Selling of assets particularly underutilized or nonproductive is another option for generating cash that also carries a potential long-term profit risk. In addition asset sales can trigger significant income tax liabilities, including depreciation recapture and capital gains tax. So care must be taken to allow for the taxes that will need to be paid in the future on assets sold in the near term. Otherwise new cash flow problems will be encountered in the future.
Credit is another short run source of cash. Unfortunately short term borrowing results in subsequent interest and principal payments. So borrowing money does not eliminate cash flow problems; it only delays them.
The following is a list of suggested spending priorities that operators might want to consider when making decisions about how cash should be spent in the short run. This list starts with payments that have to be made and then moves to those expenditures that can be made or delayed depending on the severity of cash flow problems.

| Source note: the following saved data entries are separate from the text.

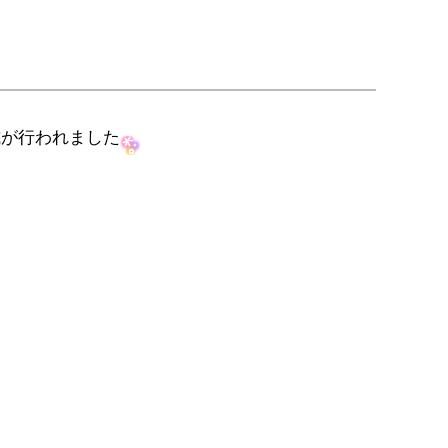
式が行われました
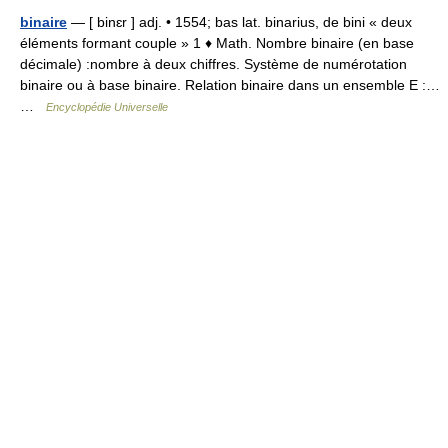
binaire
— [ binɛr ] adj. • 1554; bas lat. binarius, de bini « deux
éléments formant couple » 1 ♦ Math. Nombre binaire (en base
décimale) :nombre à deux chiffres. Système de numérotation
binaire ou à base binaire. Relation binaire dans un ensemble E :…
…
Encyclopédie Universelle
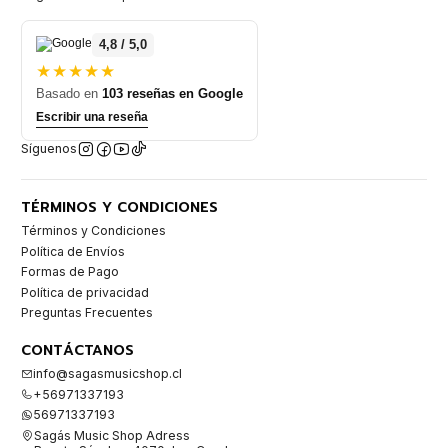
4,8 / 5,0
★★★★★
Basado en
103 reseñas en Google
Escribir una reseña
Síguenos
TÉRMINOS Y CONDICIONES
Términos y Condiciones
Política de Envíos
Formas de Pago
Política de privacidad
Preguntas Frecuentes
CONTÁCTANOS
info@sagasmusicshop.cl
+56971337193
56971337193
Sagás Music Shop Adress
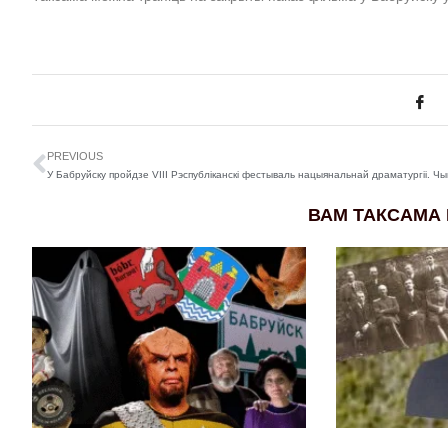
PREVIOUS
ВАМ ТАКСАМА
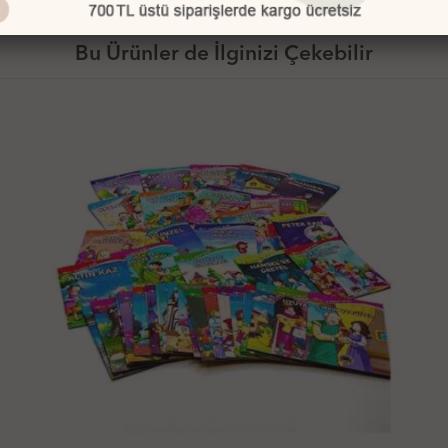
Bu Ürünler de İlginizi Çekebilir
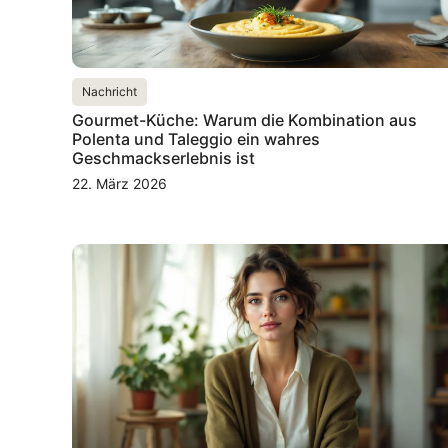
Nachricht
Gourmet-Küche: Warum die Kombination aus
Polenta und Taleggio ein wahres
Geschmackserlebnis ist
22. März 2026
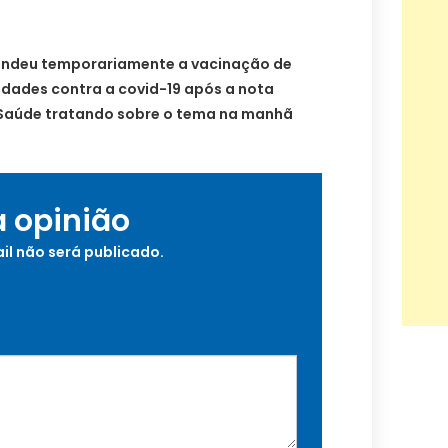
pendeu temporariamente a vacinação de
dades contra a covid-19 após a nota
a Saúde tratando sobre o tema na manhã
a opinião
il não será publicado.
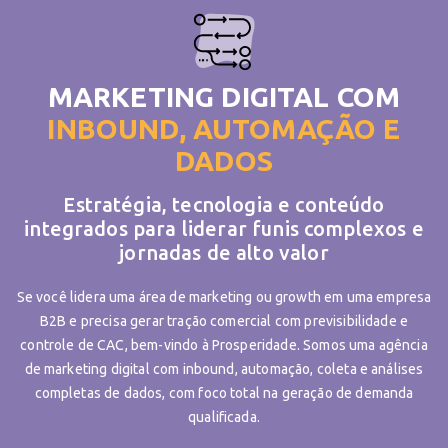
MARKETING DIGITAL COM
INBOUND, AUTOMAÇÃO E
DADOS
Estratégia, tecnologia e conteúdo
integrados para liderar funis complexos e
jornadas de alto valor
Se você lidera uma área de marketing ou growth em uma empresa
B2B e precisa gerar tração comercial com previsibilidade e
controle de CAC, bem-vindo à Prosperidade. Somos uma agência
de marketing digital com inbound, automação, coleta e análises
completas de dados, com foco total na geração de demanda
qualificada.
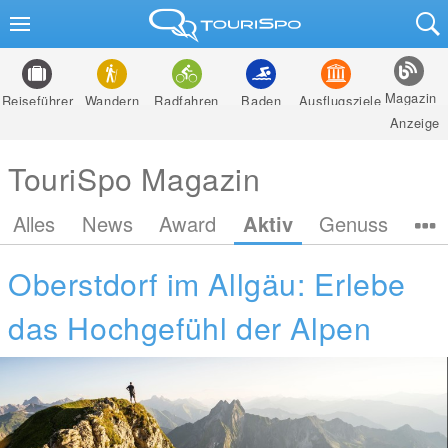
Magazin
Reiseführer
Wandern
Radfahren
Baden
Ausflugsziele
Anzeige
TouriSpo Magazin
Alles
News
Award
Aktiv
Genuss
Oberstdorf im Allgäu: Erlebe
das Hochgefühl der Alpen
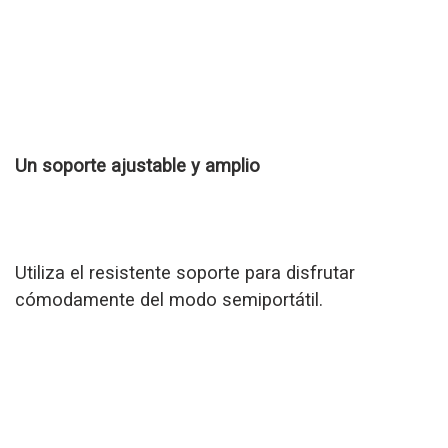
Un soporte ajustable y amplio
Utiliza el resistente soporte para disfrutar
cómodamente del modo semiportátil.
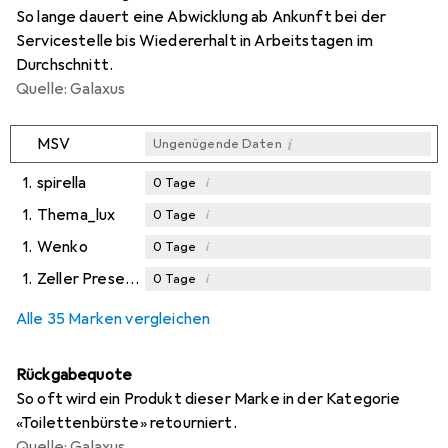
So lange dauert eine Abwicklung ab Ankunft bei der
Servicestelle bis Wiedererhalt in Arbeitstagen im
Durchschnitt.
Quelle: Galaxus
i
MSV
Ungenügende Daten
1.
spirella
i
0
Tage
1.
Thema_lux
i
0
Tage
1.
Wenko
i
0
Tage
1.
Zeller Present
i
0
Tage
Alle 35 Marken vergleichen
Rückgabequote
So oft wird ein Produkt dieser Marke in der Kategorie
«Toilettenbürste» retourniert.
Quelle: Galaxus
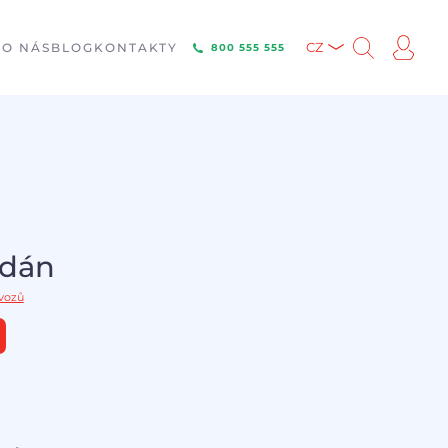
E
O NÁS
BLOG
KONTAKTY
CZ
800 555 555
odán
 vozů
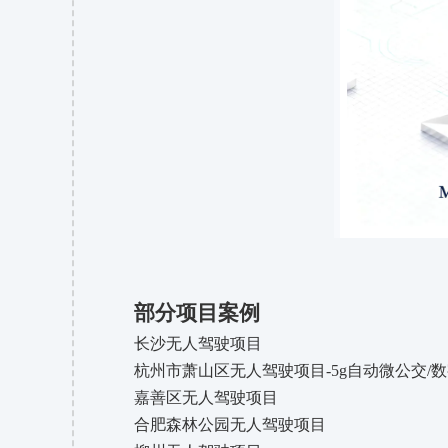
部分项目案例
长沙无人驾驶项目
杭州市萧山区无人驾驶项目
-5g自动微公交
嘉善区无人驾驶项目
合肥森林公园无人驾驶项目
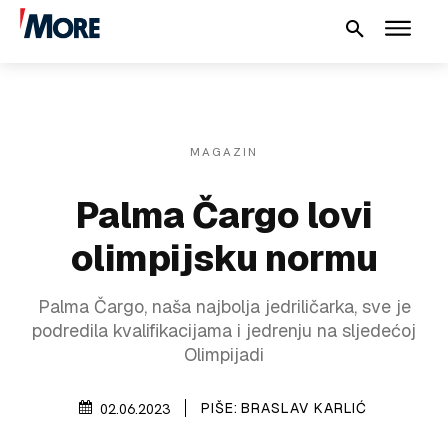
MAGAZIN
Palma Čargo lovi
olimpijsku normu
Palma Čargo, naša najbolja jedriličarka, sve je
podredila kvalifikacijama i jedrenju na sljedećoj
Olimpijadi
PIŠE:
BRASLAV KARLIĆ
02.06.2023
NAUTIKA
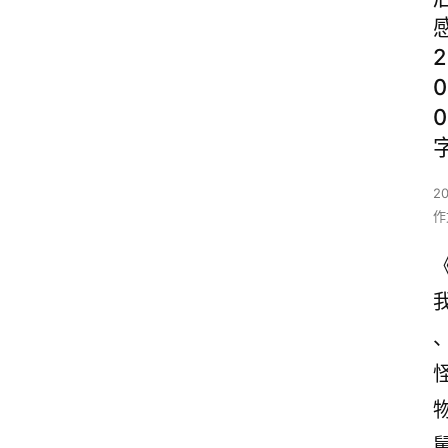
2
0
0
2
作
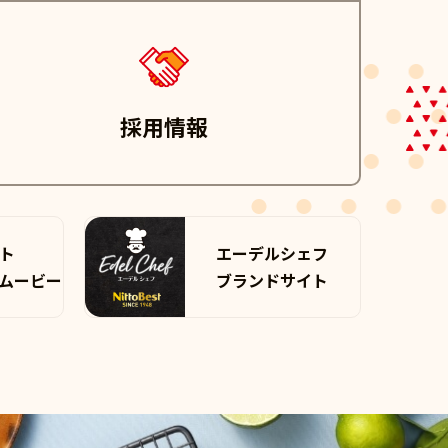
採用情報
ト
エーデルシェフ
ムービー
ブランドサイト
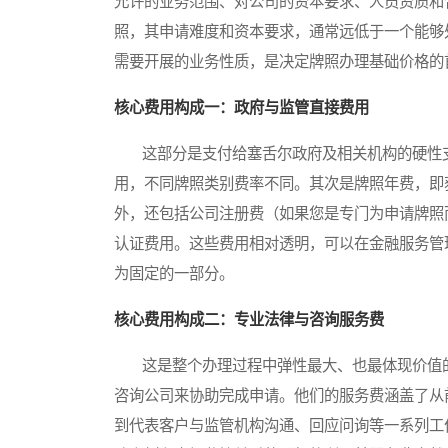
允许的业务范围、对公司的资本要求、人员资质和
照，其申请难度和资本要求，通常远低于一个能够
需要开展的业务性质，是决定牌照办理基础价格的
核心费用构成一：政府与监管直接费用
这部分是支付给塞舌尔政府及相关机构的硬性支
用，不同牌照类别费率不同。其次是牌照年费，即
外，还包括公司注册费（如果您是专门为申请牌照
认证费用。这些费用相对透明，可以在金融服务管
为固定的一部分。
核心费用构成二：专业法律与咨询服务费
这是整个办理过程中弹性最大、也最体现价值的
咨询公司来协助完成申请。他们的服务费涵盖了从
到代表客户与监管机构沟通、回应问询等一系列工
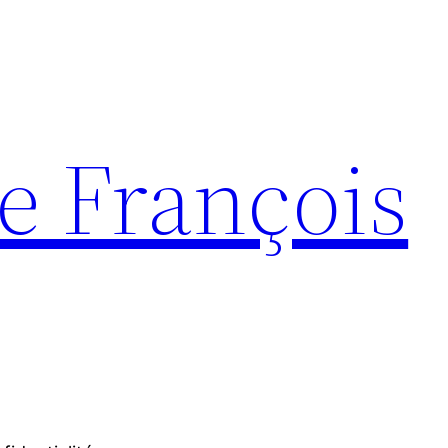
e François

1. Accounts payables, (feed mill, veterinarian, A.I. technician or fertilizer dealer) which are charging interest at rates in excess of those charged by commercial lenders.
2. Operating loans.
3. Taxes due.
4. Interest due.
5. Principal payments on:
a. Credit cards and open accounts
b. Operating loans
c. Intermediate loans
d. Long Term Loans
1. Invest in short term and intermediate term assets that offer the potential to increase profit.
b. Livestock equipment and facilities.
Care should be taken not to select short term solutions which may severely limit long-term success. While profit may be a limited prospect, careful cash management can limit the negative effects tough times have on business Solvency and can maximize available Liquidity until overall business financial performance improves.